Fig. 6. Transfucosylation activity of GH29 fucosidases.

A TLC analysis of GH29 transfucosylation reactions with GlcNAc as acceptor and pNP-Fuc as donor; ATCC_03833^3A was used as control. Lanes 1 to 6 correspond to standards: Fuc (lane 1), pNP-Fuc (lane 2), GlcNAc (lane 3), 4FN (lane 4), 3FN (lane 5) and 6 is 6FN (lane 6). Lane 7 is the control reaction with ATCC_03833^3A. Lanes 8 to 22 are the GH29 reactions with PgGH29^1B (lane 8), RiGH29^2A (lane 9), SmGH29^1B (lane 10), SsFuc^1B (lane 11), TfFuc1^8A (lane 12), LaGH29^3A (lane 13), BaGH29^26A (lane 14), FbGH29^26A (lane 15), RsGH29^3A (lane 16), Afc1^45B (lane 17), SgGH29^9A (lane 18), BsGH29^44B (lane 19), StGH29^nc (lane 20), NyGH29^4A (lane 21) and E1_10125^1B (lane 22). The upper grey dotted line corresponds to the 6FN standard and the lower grey dotted line corresponds to the 4FN substrate control. B 600 MHz ¹H NMR spectra of BaGH29^26A reaction and standards of 3FN, 4FN and 6FN. The mid field region displays distinctive signals showing the presence of 6FN and trace levels of 3FN in BaGH29^26A. C TLC and TLC-ESI-MS analysis of BaGH29^26A transfucosylation reactions with 6FN as acceptors and pNP-Fuc as donor. Lanes 1 to 5 and 9 correspond to standards: Fuc (lane 1), pNP-Fuc (lane 2), GlcNAc (lane 3), 4 is 4FN (lane 4), 3FN (lane 5) and 6FN (lane 9). Lanes 6 to 8 are the BaGH29^26A reactions with GlcNAc (lane 6), 3FN (lane 7) and 6FN (lane 8). The upper black dotted line corresponds to the 6FN standard, and the lower black dotted line corresponds to the 4FN standard. Glycan symbols follow the SNFG.

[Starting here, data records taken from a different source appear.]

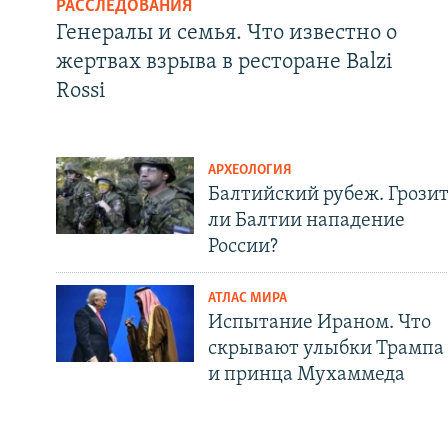
РАССЛЕДОВАНИЯ
Генералы и семья. Что известно о
жертвах взрыва в ресторане Balzi
Rossi
АРХЕОЛОГИЯ
Балтийский рубеж. Грози
ли Балтии нападение
России?
АТЛАС МИРА
Испытание Ираном. Что
скрывают улыбки Трампа
и принца Мухаммеда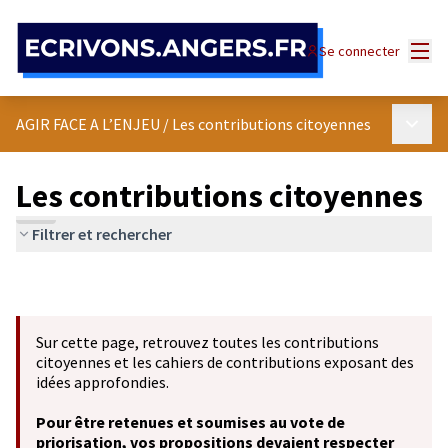
Panneau de gestion des cookies
Menu
Se connecter
Menu p
AGIR FACE A L’ENJEU
/
Les contributions citoyennes
Les contributions citoyennes
Filtrer et rechercher
Sur cette page, retrouvez toutes les contributions
citoyennes et les cahiers de contributions exposant des
idées approfondies.
Pour être retenues et soumises au vote de
priorisation, vos propositions devaient respecter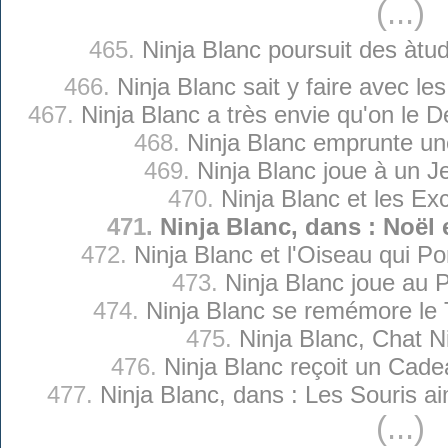
(...)
465.
Ninja Blanc poursuit des àtu
466.
Ninja Blanc sait y faire avec l
467.
Ninja Blanc a très envie qu'on le
468.
Ninja Blanc emprunte u
469.
Ninja Blanc joue à un J
470.
Ninja Blanc et les Ex
471.
Ninja Blanc, dans : Noël 
472.
Ninja Blanc et l'Oiseau qui P
473.
Ninja Blanc joue au 
474.
Ninja Blanc se remémore le
475.
Ninja Blanc, Chat N
476.
Ninja Blanc reçoit un Cade
477.
Ninja Blanc, dans : Les Souris a
(...)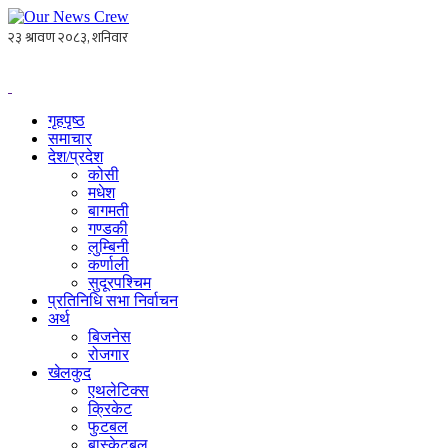
गृहपृष्ठ
समाचार
देश/प्रदेश
कोसी
मधेश
बागमती
गण्डकी
लुम्बिनी
कर्णाली
सुदूरपश्चिम
प्रतिनिधि सभा निर्वाचन
अर्थ
बिजनेस
रोजगार
खेलकुद
एथलेटिक्स
क्रिकेट
फुटबल
बास्केटबल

Fig. 7. Sequence representations of GH29 family.

ProtT5 was employed to map each of 34,258 non-redundant GH29 sequences into a 1024-dimension representation followed by SSN cluster ID allocation. These representations were further projected onto 2-dimension space (x- and y-axes) using UMAP for visualisation and colour-coded by predicted SSN ID clustering and taxonomy as shown in (A) and (B), respectively. Each dot on the map represents a sequence. The original (A) is supplied in supplementary data 6 for maximum resolution. The number in each region in panel B) corresponds to SSN clustering ID.